++++ Records for this exercise
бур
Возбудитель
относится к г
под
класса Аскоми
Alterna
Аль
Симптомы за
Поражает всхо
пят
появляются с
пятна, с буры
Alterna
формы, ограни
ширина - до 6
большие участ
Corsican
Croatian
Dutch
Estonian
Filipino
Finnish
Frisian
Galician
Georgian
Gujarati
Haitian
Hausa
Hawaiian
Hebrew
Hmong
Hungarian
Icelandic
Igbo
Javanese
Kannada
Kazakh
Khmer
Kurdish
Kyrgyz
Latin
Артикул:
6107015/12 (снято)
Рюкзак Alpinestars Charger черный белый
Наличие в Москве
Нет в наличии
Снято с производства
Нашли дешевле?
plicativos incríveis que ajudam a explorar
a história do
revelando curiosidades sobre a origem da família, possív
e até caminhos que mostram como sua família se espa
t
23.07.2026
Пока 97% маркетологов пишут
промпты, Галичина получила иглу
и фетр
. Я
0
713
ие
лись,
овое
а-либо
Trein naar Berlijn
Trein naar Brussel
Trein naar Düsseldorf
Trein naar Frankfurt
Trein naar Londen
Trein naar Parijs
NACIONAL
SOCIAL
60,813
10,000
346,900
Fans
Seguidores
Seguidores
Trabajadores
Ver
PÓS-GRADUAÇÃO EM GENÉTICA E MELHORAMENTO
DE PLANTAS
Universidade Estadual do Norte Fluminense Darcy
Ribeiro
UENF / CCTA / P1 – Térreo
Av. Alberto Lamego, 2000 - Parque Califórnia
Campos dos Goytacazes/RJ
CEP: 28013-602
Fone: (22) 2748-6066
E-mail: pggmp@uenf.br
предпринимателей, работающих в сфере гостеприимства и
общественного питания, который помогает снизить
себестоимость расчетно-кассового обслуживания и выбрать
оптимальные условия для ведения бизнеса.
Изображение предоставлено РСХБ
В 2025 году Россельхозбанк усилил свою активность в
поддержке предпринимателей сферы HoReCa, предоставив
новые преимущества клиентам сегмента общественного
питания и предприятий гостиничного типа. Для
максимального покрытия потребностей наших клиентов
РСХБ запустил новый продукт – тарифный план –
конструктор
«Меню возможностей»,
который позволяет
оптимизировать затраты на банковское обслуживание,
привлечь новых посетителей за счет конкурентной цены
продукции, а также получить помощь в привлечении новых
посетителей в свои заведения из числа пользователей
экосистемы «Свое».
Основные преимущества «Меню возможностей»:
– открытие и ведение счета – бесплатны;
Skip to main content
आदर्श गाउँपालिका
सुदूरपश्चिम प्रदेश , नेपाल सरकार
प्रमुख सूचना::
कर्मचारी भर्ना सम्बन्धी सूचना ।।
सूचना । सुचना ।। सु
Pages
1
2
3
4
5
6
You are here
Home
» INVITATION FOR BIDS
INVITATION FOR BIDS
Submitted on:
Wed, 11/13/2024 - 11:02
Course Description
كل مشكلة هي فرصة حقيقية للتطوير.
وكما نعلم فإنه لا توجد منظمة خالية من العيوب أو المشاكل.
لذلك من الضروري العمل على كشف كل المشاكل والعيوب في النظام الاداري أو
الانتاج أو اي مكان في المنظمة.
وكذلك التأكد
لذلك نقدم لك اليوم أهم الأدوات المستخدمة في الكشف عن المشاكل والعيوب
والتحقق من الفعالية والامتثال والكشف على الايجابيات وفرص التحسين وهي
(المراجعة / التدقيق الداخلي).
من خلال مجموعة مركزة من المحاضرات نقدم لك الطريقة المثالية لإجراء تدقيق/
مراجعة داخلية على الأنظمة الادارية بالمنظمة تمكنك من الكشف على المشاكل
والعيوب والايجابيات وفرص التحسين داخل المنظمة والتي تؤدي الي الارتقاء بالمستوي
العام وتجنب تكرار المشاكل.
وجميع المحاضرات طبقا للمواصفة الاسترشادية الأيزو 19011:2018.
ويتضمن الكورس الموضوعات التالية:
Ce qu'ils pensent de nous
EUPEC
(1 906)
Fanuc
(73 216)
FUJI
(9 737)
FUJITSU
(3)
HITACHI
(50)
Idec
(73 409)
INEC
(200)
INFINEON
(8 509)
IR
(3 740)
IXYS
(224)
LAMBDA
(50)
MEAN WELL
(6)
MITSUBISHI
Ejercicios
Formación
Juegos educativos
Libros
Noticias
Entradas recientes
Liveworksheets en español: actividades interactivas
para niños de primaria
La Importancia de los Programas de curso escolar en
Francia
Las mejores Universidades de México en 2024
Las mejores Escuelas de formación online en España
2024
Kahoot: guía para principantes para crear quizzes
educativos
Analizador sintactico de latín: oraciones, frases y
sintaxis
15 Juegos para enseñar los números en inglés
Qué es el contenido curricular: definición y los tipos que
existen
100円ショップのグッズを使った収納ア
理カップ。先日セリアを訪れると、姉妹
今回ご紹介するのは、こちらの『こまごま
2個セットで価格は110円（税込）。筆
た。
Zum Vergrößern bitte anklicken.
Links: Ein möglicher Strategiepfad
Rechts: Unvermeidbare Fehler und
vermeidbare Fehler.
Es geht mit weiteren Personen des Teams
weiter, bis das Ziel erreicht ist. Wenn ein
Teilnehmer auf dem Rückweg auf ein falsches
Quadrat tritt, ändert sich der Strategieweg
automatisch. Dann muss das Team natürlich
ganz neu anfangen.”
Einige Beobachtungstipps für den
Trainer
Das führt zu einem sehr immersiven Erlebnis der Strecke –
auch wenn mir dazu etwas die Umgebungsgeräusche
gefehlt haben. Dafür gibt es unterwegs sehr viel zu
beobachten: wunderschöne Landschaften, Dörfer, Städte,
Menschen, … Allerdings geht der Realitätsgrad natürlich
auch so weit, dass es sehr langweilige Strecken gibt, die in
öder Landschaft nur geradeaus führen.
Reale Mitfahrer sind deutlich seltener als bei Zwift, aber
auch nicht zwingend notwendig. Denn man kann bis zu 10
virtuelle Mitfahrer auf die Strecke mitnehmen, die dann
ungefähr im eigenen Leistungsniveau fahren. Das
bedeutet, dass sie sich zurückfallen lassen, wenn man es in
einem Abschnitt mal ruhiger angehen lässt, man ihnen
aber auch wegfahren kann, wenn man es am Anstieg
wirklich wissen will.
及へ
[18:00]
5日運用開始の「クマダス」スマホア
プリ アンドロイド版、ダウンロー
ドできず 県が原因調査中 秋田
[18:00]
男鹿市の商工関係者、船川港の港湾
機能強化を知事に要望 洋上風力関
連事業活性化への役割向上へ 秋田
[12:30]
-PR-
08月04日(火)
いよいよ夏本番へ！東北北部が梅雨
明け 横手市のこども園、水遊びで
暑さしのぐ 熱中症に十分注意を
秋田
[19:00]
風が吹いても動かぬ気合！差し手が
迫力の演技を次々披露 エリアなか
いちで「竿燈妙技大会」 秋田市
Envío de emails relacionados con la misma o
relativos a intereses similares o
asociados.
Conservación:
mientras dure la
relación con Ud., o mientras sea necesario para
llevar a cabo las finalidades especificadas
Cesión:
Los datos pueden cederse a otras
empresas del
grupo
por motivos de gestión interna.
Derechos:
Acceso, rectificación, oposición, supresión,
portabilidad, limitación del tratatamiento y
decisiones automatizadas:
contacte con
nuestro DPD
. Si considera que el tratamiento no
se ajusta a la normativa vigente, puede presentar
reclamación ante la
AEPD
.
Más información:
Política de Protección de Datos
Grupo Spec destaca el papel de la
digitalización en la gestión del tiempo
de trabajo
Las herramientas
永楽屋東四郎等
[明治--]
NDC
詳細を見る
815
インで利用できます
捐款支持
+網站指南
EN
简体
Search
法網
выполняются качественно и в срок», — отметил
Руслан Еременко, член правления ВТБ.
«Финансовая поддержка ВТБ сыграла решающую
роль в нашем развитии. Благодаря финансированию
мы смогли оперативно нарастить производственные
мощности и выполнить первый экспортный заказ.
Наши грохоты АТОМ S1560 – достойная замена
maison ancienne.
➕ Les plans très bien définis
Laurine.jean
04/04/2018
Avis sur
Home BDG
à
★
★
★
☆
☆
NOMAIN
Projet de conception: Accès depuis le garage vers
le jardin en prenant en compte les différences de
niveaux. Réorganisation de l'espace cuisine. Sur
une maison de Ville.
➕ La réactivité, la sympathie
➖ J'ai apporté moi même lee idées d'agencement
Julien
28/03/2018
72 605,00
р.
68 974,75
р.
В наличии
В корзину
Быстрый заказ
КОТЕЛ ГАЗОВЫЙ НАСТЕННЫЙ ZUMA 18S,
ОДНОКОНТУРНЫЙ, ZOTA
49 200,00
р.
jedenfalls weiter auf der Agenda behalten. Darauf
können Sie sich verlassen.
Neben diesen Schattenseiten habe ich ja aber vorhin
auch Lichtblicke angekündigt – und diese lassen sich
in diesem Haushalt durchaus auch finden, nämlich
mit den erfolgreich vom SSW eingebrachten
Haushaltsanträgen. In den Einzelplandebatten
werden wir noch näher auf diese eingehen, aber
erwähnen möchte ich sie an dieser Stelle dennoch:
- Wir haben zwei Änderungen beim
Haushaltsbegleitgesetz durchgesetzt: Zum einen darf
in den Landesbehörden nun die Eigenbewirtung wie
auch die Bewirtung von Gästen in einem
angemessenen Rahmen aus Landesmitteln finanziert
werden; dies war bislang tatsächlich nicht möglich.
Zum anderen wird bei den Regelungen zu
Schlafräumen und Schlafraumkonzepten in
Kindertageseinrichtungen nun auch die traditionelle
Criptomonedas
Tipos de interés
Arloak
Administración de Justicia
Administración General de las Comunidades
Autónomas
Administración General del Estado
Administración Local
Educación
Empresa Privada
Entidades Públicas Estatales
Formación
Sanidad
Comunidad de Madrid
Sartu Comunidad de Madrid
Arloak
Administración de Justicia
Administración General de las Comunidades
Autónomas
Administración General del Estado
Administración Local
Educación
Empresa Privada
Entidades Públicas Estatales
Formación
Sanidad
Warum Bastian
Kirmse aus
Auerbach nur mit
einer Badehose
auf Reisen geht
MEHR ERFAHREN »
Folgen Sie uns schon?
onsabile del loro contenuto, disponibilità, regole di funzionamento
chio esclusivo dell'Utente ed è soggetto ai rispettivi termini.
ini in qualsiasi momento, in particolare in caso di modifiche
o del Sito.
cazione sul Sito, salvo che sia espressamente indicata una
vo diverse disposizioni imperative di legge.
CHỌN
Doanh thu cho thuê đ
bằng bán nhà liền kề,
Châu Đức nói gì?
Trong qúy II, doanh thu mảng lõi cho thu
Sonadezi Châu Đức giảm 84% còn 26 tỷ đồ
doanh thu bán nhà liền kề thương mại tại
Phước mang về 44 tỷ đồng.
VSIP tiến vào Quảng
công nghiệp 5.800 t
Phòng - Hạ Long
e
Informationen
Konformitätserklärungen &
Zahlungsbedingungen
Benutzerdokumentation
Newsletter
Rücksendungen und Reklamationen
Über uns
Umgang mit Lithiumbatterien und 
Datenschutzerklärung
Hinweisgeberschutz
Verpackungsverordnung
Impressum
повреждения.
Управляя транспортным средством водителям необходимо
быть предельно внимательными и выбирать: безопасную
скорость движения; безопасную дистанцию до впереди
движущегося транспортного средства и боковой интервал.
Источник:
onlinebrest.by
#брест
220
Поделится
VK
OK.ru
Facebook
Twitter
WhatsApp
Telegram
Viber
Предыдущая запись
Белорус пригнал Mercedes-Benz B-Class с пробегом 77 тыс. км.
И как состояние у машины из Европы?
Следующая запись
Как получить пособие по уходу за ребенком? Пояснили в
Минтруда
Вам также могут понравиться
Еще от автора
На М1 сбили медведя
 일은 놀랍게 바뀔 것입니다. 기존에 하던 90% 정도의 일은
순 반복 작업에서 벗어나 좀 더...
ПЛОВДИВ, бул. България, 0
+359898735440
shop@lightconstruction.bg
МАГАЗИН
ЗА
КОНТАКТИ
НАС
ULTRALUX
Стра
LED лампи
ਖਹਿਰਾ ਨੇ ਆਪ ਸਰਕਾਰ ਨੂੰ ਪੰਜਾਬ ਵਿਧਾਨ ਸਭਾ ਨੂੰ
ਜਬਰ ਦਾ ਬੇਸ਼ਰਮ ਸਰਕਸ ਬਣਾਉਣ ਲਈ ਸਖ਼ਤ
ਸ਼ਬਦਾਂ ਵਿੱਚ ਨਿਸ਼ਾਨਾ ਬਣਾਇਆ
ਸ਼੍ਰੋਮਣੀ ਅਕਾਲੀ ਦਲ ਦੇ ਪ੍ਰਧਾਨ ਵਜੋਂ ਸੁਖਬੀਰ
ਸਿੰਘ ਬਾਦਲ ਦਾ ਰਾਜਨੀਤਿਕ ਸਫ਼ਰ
++++++++
» Goal of the exercise:
Please count how many lines in the preceding records hold the word "Trein", then give only that number.

» Solution to this exercise:
6